The apparatus — what was checked

Recomputed in your browser and offline (54/54 machine checks pass — research/fractal-dimension/verify.mjs):

The closed forms are not integers. Each self-similar set is N copies of itself scaled by 1/s, so D = log N / log s: Cantor log2/log3 = 0.6309, Koch log4/log3 = 1.2619, Sierpinski triangle log3/log2 = 1.5850, Sierpinski carpet log8/log3 = 1.8928 — every one verified to be strictly between two whole numbers.

The box-count recovers them exactly, in integers. For the digit-defined sets, box-counting at the natural scales is not an approximation: the discrete Sierpinski triangle (cells where x & y = 0) has exactly 3⁷ cells at resolution 2⁷; the carpet has exactly 8⁷ at 3⁷; the Cantor set exactly 2⁷ intervals at scale 3⁻⁷ — checked by direct enumeration, the slopes coming out at the closed forms to nine decimals.

The controls give integers. A filled square touches every box, so N = (1/ε)² and the slope is 2 exactly; a rasterised smooth circle returns ≈ 1.04 (a curve, dimension 1). Koch, rasterised and counted blind (no construction used), lands within 0.02 of log4/log3 at high resolution — the small excess is the finite-resolution bias every real box-count carries, and it shrinks as the grid refines.

The wall, demonstrated. Box-counting a finite escape-time render of the Mandelbrot boundary (extracted by neighbour disagreement, 1000 iterations) returns ≈ 1.11–1.16 at resolutions 256², 512², 1024² — a gap of roughly 0.85 below the true value that does not close as resolution rises. The instrument that is exact on the self-similar sets cannot reach this dimension; that is the point, not a bug.

Cited to source, not recomputed (and marked as such):

The Mandelbrot boundary has Hausdorff dimension exactly 2 [M. Shishikura, The Hausdorff dimension of the boundary of the Mandelbrot set and Julia sets, Annals of Mathematics 147 (1998) 225–267; announced 1991]. Box-counting (Minkowski–Bouligand) dimension equals the self-similarity dimension for self-similar sets satisfying the open-set condition [Hutchinson 1981; Falconer, Fractal Geometry]; the closed forms above are that theorem's instances, recomputed, with the general theorem cited.

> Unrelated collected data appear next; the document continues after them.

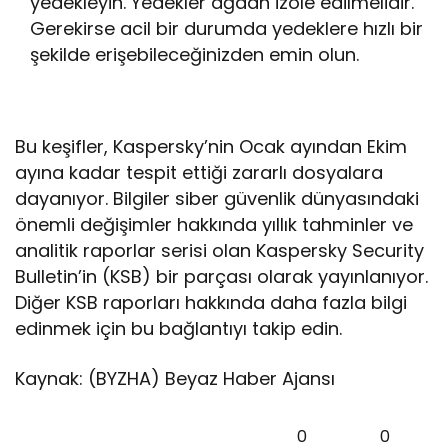
yedekleyin. Yedekler ağdan izole edilmelidir.
Gerekirse acil bir durumda yedeklere hızlı bir
şekilde erişebileceğinizden emin olun.
Bu keşifler, Kaspersky’nin Ocak ayından Ekim
ayına kadar tespit ettiği zararlı dosyalara
dayanıyor. Bilgiler siber güvenlik dünyasındaki
önemli değişimler hakkında yıllık tahminler ve
analitik raporlar serisi olan Kaspersky Security
Bulletin’in (KSB) bir parçası olarak yayınlanıyor.
Diğer KSB raporları hakkında daha fazla bilgi
edinmek için bu bağlantıyı takip edin.
Kaynak: (BYZHA) Beyaz Haber Ajansı
0
0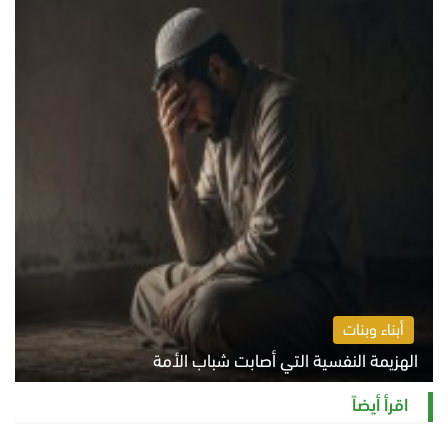
أبناء وبنات
الهزيمة النفسية التي أصابت شباب الأمة
الخميس 6 أغسطس 2026 11:12 ص
اقرأ أيضاً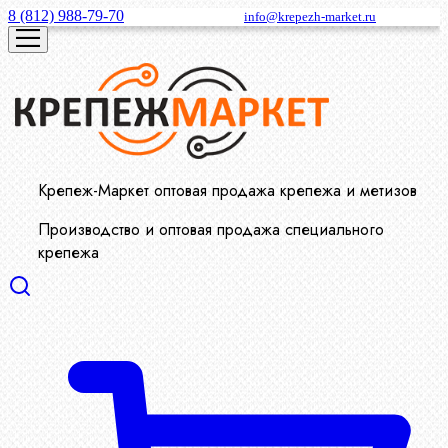
8 (812) 988-79-70
info@krepezh-market.ru
Крепеж-Маркет оптовая продажа крепежа и метизов
Производство и оптовая продажа специального
крепежа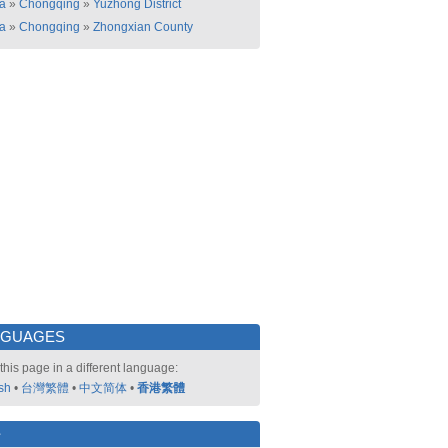
a
»
Chongqing
»
Yuzhong District
a
»
Chongqing
»
Zhongxian County
NGUAGES
this page in a different language:
sh
•
台灣繁體
•
中文简体
•
香港繁體
好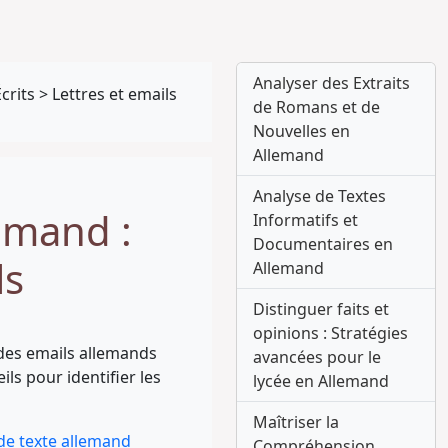
Analyser des Extraits
crits
>
Lettres et emails
de Romans et de
Nouvelles en
Allemand
Analyse de Textes
emand :
Informatifs et
Documentaires en
ls
Allemand
Distinguer faits et
opinions : Stratégies
des emails allemands
avancées pour le
ls pour identifier les
lycée en Allemand
Maîtriser la
 de texte allemand
Compréhension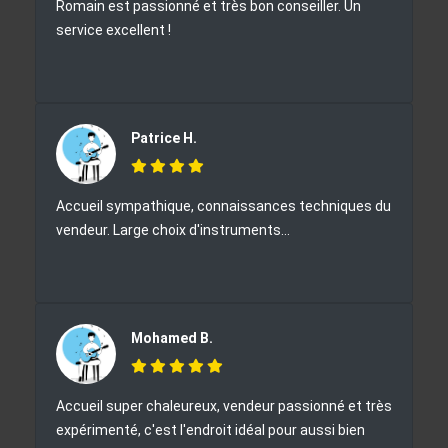
Romain est passionné et très bon conseiller. Un
service excellent !
Patrice H.
Accueil sympathique, connaissances techniques du
vendeur. Large choix d'instruments...
Mohamed B.
Accueil super chaleureux, vendeur passionné et très
expérimenté, c'est l'endroit idéal pour aussi bien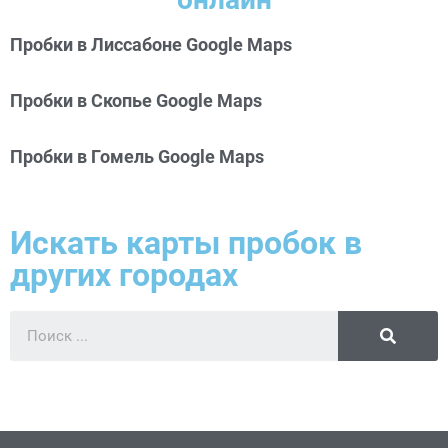
Пробки в Лиссабоне Google Maps
Пробки в Скопье Google Maps
Пробки в Гомель Google Maps
Искать карты пробок в
других городах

The Apollonian residual set has dimension ≈ 1.305688 [C. McMullen, Hausdorff dimension and conformal dynamics III, 1998; bounds in D. Boyd 1973]. Coastline dimensions (≈1.25 Britain west, ≈1.52 Norway) [B. Mandelbrot, How long is the coast of Britain?, Science 156 (1967), from L. F. Richardson's data; Norway value, J. Feder, Fractals, 1988] — these are reproduced from real data in the sibling layer and only quoted here.

The honesty line. The portal asserts one thing its member layers state only in pieces: that a diverging length, a vanishing area, and a curve-as-big-as-a-region are three faces of one wall — the ordinary integer measure is the wrong question, and the scale-stable answer is an exponent that need not be whole. Everything computable under that claim is recomputed above. Where the dimension is a theorem (Shishikura's 2) and not a measurement, it is named as cited and the live instrument is shown failing to reach it — the cleanest way to keep the line between the measured and the proved exactly where it belongs.